Other events we’ve hosted have included a benefit concert at Fresco’s Speakeasy lounge. Our board members help work these events, and for example, they were the bartenders of the night for tips, which brought in around $3,600 we were able to use for instrument purchasing. We’ve partnered with several other local businesses and music groups to raise funding through event production. As well, we have received direct instrument donations that range anywhere from an acoustic guitar to a viola. The majority of charity donations we’ve been blessed to receive have been from Publix Charities, GiveWell, and other local philanthropists. As a nonprofit organization, we’ve been able to donate over $100,000 since we began four years ago.
TL: Music is a powerful tool that can bring so much healing to both the player and the listener. What is an example of how you’ve watched Play It Forward impact the greater Polk community?
RT: The program that we put on at the Polk Theatre has involved more student musicians than local musicians, and that in itself has impacted us the most. It’s always such a blessing to watch kids pour out their hearts through songs they’ve learned using our donated instruments. I once went to a Christmas concert at Bartow Middle School, and at one moment, the band instructor had students stand who had received donations from our organization, Play It Forward Polk. It really helped us to view the difference we’re making with our own eyes.
Music to me is such a critical part of a child’s development. In the life of a kid, it teaches them practical things like arithmetic, reading, and writing. In addition, it’s teaching them how to engage with what they’re feeling, and it creates in them a well-rounded person.”
THE PASSION TO LEAVE A MUSICAL LEGACY
TL: How would you describe the heart behind the mission, and how does this mission collaborate with our Polk School Board?
RT: We are dedicated to celebrating live music in this community, and we’re all about celebrating the kids who have dreams to be a music artist. We never want a child to feel incapable of getting an instrument in their hands due to financial struggles.
Play It Forward Polk began as the vision of two men that evolved into a movement built on the strength and dedication of their board members, as they relentlessly work to advocate and to inspire children to dream big.

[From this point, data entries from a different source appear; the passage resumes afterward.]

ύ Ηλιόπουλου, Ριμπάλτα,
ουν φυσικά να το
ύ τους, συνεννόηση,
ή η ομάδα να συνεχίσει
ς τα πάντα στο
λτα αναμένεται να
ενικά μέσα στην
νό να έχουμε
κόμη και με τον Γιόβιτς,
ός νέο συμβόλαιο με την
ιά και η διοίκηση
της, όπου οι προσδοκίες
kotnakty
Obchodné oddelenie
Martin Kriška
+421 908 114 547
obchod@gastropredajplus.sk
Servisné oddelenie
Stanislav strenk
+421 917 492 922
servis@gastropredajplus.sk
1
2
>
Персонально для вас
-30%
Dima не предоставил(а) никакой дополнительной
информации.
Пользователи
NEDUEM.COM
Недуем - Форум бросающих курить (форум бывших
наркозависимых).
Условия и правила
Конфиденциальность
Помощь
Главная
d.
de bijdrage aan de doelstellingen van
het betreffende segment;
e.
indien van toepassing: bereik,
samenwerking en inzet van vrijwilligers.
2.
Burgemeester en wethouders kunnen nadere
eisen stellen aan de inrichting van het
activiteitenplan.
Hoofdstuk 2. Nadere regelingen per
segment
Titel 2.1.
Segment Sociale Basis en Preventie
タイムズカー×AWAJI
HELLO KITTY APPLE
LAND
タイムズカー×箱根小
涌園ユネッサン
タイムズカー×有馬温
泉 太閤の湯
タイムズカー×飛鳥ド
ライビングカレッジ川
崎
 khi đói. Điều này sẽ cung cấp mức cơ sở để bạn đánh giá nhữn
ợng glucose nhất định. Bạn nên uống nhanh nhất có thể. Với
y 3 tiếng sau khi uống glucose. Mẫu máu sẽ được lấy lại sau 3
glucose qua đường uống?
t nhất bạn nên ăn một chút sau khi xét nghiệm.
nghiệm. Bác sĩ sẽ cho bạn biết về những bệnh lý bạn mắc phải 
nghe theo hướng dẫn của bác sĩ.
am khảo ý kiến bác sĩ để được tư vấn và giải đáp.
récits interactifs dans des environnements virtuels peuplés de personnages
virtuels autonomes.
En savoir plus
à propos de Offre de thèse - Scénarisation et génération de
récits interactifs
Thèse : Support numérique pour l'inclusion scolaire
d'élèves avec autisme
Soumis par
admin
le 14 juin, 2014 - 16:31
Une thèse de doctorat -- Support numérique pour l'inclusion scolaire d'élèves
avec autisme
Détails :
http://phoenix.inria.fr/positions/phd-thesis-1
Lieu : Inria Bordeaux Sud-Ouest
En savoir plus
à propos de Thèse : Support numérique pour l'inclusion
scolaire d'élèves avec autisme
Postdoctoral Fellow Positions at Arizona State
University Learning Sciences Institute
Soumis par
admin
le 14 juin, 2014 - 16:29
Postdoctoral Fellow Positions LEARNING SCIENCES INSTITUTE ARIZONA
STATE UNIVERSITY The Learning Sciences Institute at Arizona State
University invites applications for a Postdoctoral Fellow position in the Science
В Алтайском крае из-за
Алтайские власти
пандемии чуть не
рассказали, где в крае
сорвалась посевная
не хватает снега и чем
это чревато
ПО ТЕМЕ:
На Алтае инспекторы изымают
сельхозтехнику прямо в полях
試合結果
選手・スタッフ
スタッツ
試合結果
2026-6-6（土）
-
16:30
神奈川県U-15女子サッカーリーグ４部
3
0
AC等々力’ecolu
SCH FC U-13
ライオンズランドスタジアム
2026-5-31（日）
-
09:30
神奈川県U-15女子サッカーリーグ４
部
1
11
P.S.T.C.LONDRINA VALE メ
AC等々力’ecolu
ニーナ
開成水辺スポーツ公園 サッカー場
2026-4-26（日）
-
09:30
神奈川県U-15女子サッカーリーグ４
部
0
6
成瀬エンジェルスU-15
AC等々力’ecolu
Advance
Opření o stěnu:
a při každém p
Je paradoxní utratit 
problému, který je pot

Years ago, we sat down with Beth Cummings, the director of fine arts for Polk School Board, and expressed our desire to help the kids who can’t afford to buy an instrument to learn the art of music. We began donating resources to the Polk Education Foundation while Cummings utilizes the aid to help students that are nominated by local band directors from all Polk County Schools. To honor confidentiality and privacy, no names are involved. It’s a simple project request that reflects the classrooms’ need according to what students are enrolled in the band directors’ classes. The investment is made on the students who have displayed an interest in picking up an instrument to learn. While the instruments stay with the designated school, children are still being given the opportunity to sharpen their skills during their class time. Kids are typically given this chance as early as the fifth grade.
TL: What would you say to someone who has never played an instrument or perhaps has given up on music somewhere along the way and would like to get back into it?
RT: Go for it! Music is a critical part of anyone’s life. There will always be people available to help you along the way. It’s such a neat way to express yourself and a great outlet to release stress and relax. Some of our bands in the surrounding community will even take you under their wing to teach you what you need to know. If it’s in your heart, go for it.